Consumers do not trust the food they eat and are no longer prepared to sacrifice quality for low prices, outspoken Michelin-star chef Raymond Blanc has warned the industry.
Speaking to The Grocer prior to his American Food Revolution food festival being held next month at Le Manoir aux Quat’ Saisons, the chef attacked the government’s intensive farming policy for fostering demand for low prices.
“There’s been a manipulation of consumers, making them believe they can have cheap food. But they’ve not been told the whole story. Now they want to know more,” he said.
“There’s a growing awareness that cheap food is not cheap and it should not be reduced to a convenience satisfying only the primary need.”

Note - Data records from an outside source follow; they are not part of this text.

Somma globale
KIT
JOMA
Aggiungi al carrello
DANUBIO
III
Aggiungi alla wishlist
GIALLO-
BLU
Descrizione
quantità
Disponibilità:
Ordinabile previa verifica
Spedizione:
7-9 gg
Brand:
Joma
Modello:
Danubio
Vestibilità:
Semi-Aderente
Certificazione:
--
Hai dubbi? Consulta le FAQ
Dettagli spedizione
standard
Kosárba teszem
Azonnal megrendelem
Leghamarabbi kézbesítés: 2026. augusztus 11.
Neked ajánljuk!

Blanc blamed cheap pricing policies for turning food into an irrelevance. But he argued that it was too easy just to blame supermarket policies.
He applauded the huge choice of produce available in UK supermarkets as well as the advances they had made with local sourcing.

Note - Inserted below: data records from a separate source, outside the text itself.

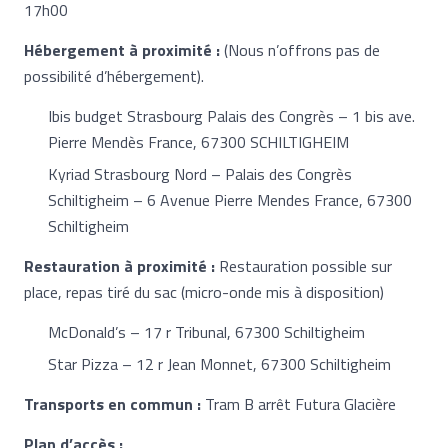
17h00
Hébergement à proximité :
(Nous n’offrons pas de
possibilité d’hébergement).
Ibis budget Strasbourg Palais des Congrès – 1 bis ave.
Pierre Mendès France, 67300 SCHILTIGHEIM
Kyriad Strasbourg Nord – Palais des Congrès
Schiltigheim – 6 Avenue Pierre Mendes France, 67300
Schiltigheim
Restauration à proximité :
Restauration possible sur
place, repas tiré du sac (micro-onde mis à disposition)
McDonald’s – 17 r Tribunal, 67300 Schiltigheim
Star Pizza – 12 r Jean Monnet, 67300 Schiltigheim
Transports en commun :
Tram B arrêt Futura Glacière
Plan d’accès :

However, he said the multiples shared a collective responsibility to rebuild the UK’s lost understanding of food and improve food traceability and labelling. “The food chain is the number one issue. We need to introduce more integrity to UK cuisine. People don’t want peaches that are picked green and put into a pack pumped with gas, then three months later pumped with gas again.”
Picking up on the theme of the festival, at which a summit of top chefs will debate the key issues affecting the food and drink industry, Blanc said there was much to learn from the way the US had reinvigorated its cuisine. “The Americans are making their own brand of gastronomy that reflects their multicultural society.”